REDUCING POWER CONSUMPTION
Despite the advances in artificial intelligence (AI) technology, most mobile devices remain behind in adapting and implementing these changes in their software. More glaringly, any kind of mobile software that utilizes AI software (such as deep learning and neural networks) offloads these tasks online to outside networks.
It’s all due to one main reason: Power consumption.
Of course, brain-like AI systems require the use of large multi-core graphics processors, which isn’t practical for the purposes of mobile devices. Additionally, they require a lot of energy for functioning, which is a big downside for mobile devices that are battery conscious. As such, most software developers for mobile decide instead to process these energy hungry tasks on the cloud instead of on the phone.
At the International Solid State Circuits Conference in San Francisco this week, MIT researchers announced that they have made a new chip dubbed “Eyeriss” that could be used to implement neural networks, one of the fundamental tech behind AI technology.

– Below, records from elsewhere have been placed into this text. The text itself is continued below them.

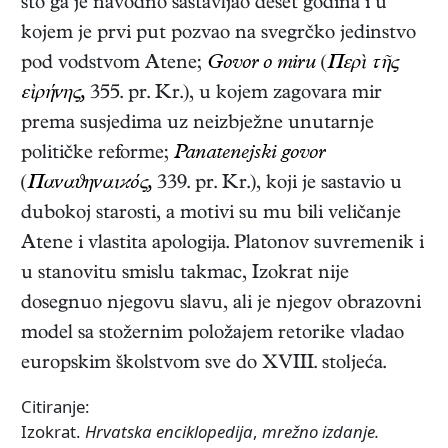
što ga je navodno sastavljao deset godina i u
kojem je prvi put pozvao na svegrčko jedinstvo
pod vodstvom Atene;
Govor o miru
(
Περὶ τῆς
εἰρήνης,
355. pr. Kr.)
, u kojem zagovara mir
prema susjedima uz neizbježne unutarnje
političke reforme;
Panatenejski govor
(
Παναϑηναιϰός,
339. pr. Kr.)
, koji je sastavio u
dubokoj starosti, a motivi su mu bili veličanje
Atene i vlastita apologija. Platonov suvremenik i
u stanovitu smislu takmac, Izokrat nije
dosegnuo njegovu slavu, ali je njegov obrazovni
model sa stožernim položajem retorike vladao
europskim školstvom sve do XVIII. stoljeća.
Citiranje:
Izokrat.
Hrvatska enciklopedija
,
mrežno izdanje.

It has 10 times the efficiency of most mobile graphics processors that could allow future mobile devices to run powerful AI algorithms locally.
DEEP LEARNING ON A CHIP
Neural networks (or deep learning, as it is now known) is a form of Machine Learning in which machines are fed large amounts of data sets, which they process with a variety of techniques. Developing connections between these data points requires large amounts of processing power and core. As a result, its application had been limited to servers or powerful computers that can consistently provide the power needed to run such algorithms.
“Deep learning is useful for many applications, such as object recognition, speech, face detection,” says Vivienne Sze, an Assistant Professor in MIT’s Department of Electrical Engineering and Computer Science whose group developed the new chip. “Right now, the networks are pretty complex and are mostly run on high-power GPUs. You can imagine that if you can bring that functionality to your cell phone or embedded devices, you could still operate even if you don’t have a Wi-Fi connection. You might also want to process locally for privacy reasons. Processing it on your phone also avoids any transmission latency, so that you can react much faster for certain applications.”

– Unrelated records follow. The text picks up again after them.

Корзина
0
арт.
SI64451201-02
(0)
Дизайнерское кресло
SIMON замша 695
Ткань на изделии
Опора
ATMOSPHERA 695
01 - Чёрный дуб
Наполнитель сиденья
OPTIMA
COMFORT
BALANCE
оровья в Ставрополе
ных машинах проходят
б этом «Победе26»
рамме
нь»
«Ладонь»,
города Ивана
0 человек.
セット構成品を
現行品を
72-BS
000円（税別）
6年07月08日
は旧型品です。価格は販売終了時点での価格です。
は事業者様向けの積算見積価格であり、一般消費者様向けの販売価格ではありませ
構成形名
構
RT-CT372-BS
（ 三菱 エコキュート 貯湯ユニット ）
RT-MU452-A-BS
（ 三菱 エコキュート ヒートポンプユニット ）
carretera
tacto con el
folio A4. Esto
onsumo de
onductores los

To resolve the problem of power consumption, the researchers had to develop a chip that has a lower power consumption yet is flexible enough to be able to implement the various types of networks needed for AI algorithms. They chose a chip with 168 cores, roughly as many as a mobile GPU has.
A big reason mobile GPUs have large power consumption is that it uses a local memory bank for all its core, which results in frequent exchanging of data from cores to distant memory banks. To increase efficiency, Eyeriss compresses data before sending it to individual cores. In addition, each of the cores has its own memory to reduce the need for a common memory bank.

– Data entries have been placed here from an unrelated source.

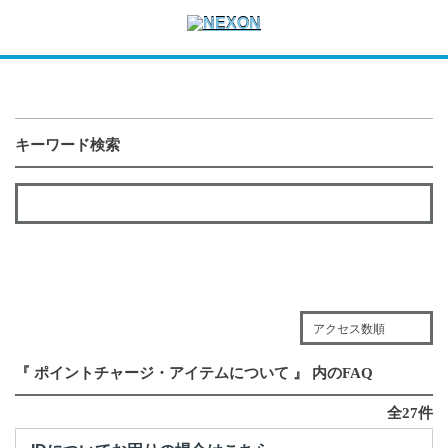
キーワード検索
アクセス数順
『 ポイントチャージ・アイテムについて 』 内のFAQ
全27件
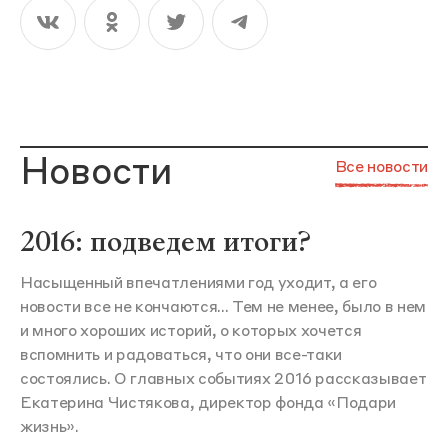
Новости
Все новости
2016: подведем итоги?
Насыщенный впечатлениями год уходит, а его
новости все не кончаются... Тем не менее, было в нем
и много хороших историй, о которых хочется
вспомнить и радоваться, что они все-таки
состоялись. О главных событиях 2016 рассказывает
Екатерина Чистякова, директор фонда «Подари
жизнь».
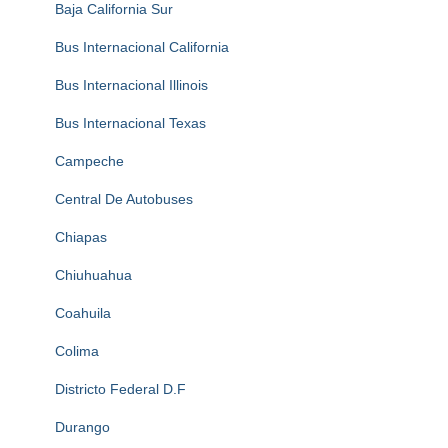
Baja California Sur
Bus Internacional California
Bus Internacional Illinois
Bus Internacional Texas
Campeche
Central De Autobuses
Chiapas
Chiuhuahua
Coahuila
Colima
Districto Federal D.F
Durango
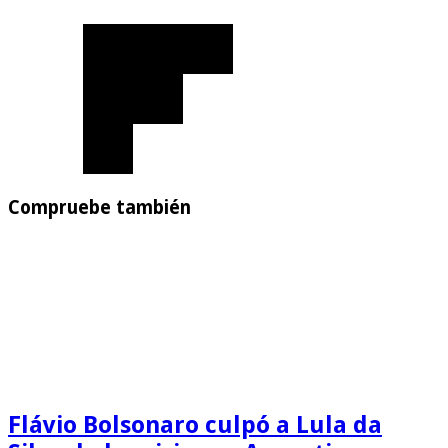
Compruebe también
Flávio Bolsonaro culpó a Lula da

The cores are also able to directly pass data to another core instead of having to route it to through main memory. And lastly, Eyeriss has a dedicated circuitry that allocates tasks across cores, automatically distributing data across cores such that work is maximized on the chip.
In the conference, the researchers were able to demonstrate Eyeriss by implementing a neural network to performs an image-recognition task, the first time that a state-of-the-art neural network has been demonstrated on a custom chip.
If the chip picks up traction, it would go a long way to seeing AI assistants on your phone.